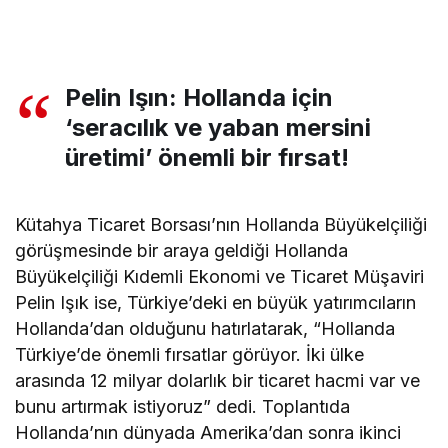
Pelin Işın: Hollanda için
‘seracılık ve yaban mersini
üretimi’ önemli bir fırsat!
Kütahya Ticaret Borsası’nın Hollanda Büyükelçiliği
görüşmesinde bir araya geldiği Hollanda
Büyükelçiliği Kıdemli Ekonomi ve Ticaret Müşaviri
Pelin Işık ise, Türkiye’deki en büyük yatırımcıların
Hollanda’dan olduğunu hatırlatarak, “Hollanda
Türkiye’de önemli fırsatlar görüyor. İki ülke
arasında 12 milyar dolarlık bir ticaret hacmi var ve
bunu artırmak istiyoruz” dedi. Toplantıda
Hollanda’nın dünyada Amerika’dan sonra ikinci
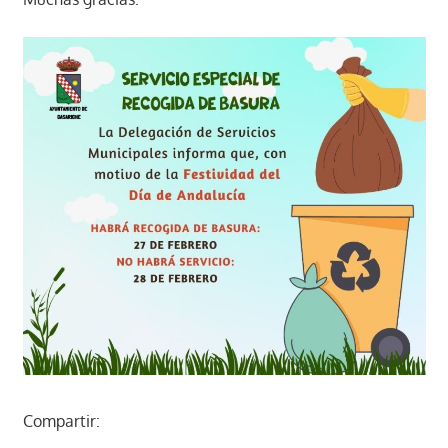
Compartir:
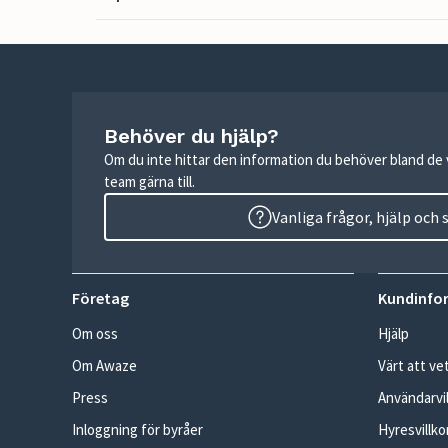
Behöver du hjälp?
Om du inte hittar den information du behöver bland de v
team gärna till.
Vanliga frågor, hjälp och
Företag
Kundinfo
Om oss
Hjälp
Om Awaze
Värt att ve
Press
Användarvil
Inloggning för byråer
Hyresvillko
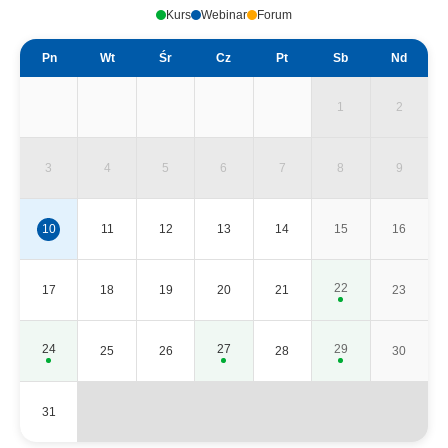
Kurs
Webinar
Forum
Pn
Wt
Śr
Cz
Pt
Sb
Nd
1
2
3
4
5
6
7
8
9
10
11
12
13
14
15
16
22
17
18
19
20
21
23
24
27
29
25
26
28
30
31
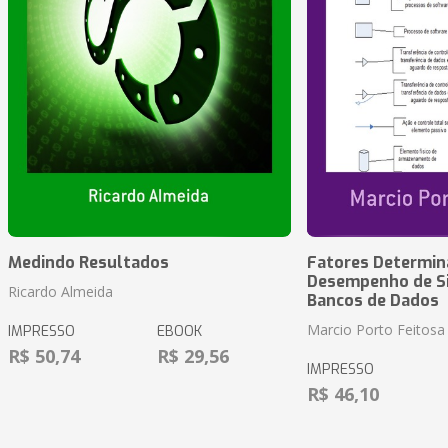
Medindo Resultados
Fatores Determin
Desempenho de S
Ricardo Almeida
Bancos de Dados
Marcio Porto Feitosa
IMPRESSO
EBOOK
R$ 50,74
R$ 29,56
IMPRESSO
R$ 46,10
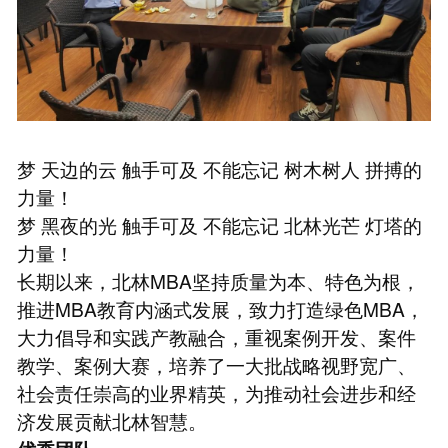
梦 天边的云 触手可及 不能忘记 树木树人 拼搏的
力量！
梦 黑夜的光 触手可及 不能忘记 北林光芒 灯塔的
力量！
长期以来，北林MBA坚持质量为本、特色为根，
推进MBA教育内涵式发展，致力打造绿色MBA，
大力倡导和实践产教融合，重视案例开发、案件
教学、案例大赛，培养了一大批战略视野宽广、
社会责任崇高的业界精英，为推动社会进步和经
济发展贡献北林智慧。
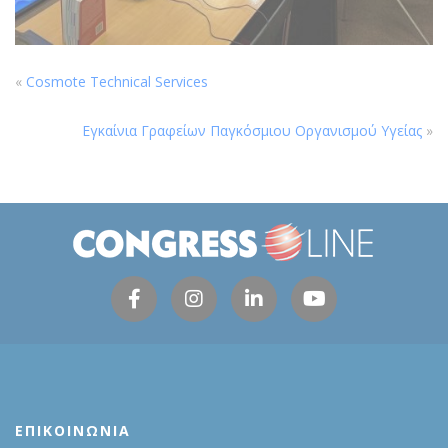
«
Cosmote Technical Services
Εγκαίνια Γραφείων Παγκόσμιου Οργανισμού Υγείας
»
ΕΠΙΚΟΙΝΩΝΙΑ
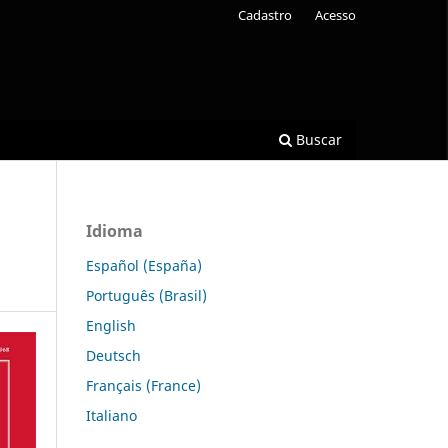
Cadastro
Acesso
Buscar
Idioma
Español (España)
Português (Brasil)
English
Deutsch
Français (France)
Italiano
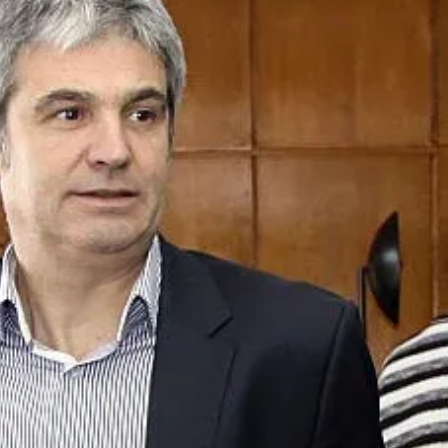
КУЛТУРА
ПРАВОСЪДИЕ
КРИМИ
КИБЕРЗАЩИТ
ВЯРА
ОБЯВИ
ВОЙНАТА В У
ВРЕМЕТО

□ □ □ □ □

### Try it
With the pictures left out, copy exactly the lines from the line holding "梦 天边的云 触手可及 不能忘记 树木树人 拼搏的" through the final line of the records, including both.

### Solution for this problem
梦 天边的云 触手可及 不能忘记 树木树人 拼搏的
力量！
梦 黑夜的光 触手可及 不能忘记 北林光芒 灯塔的
力量！
长期以来，北林MBA坚持质量为本、特色为根，
推进MBA教育内涵式发展，致力打造绿色MBA，
大力倡导和实践产教融合，重视案例开发、案件
教学、案例大赛，培养了一大批战略视野宽广、
社会责任崇高的业界精英，为推动社会进步和经
济发展贡献北林智慧。
«
Cosmote Technical Services
Εγκαίνια Γραφείων Παγκόσμιου Οργανισμού Υγείας
»
ΕΠΙΚΟΙΝΩΝΙΑ
Cadastro
Acesso
Buscar
Idioma
Español (España)
Português (Brasil)
English
Deutsch
Français (France)
Italiano
КУЛТУРА
ПРАВОСЪДИЕ
КРИМИ
КИБЕРЗАЩИТ
ВЯРА
ОБЯВИ
ВОЙНАТА В У
ВРЕМЕТО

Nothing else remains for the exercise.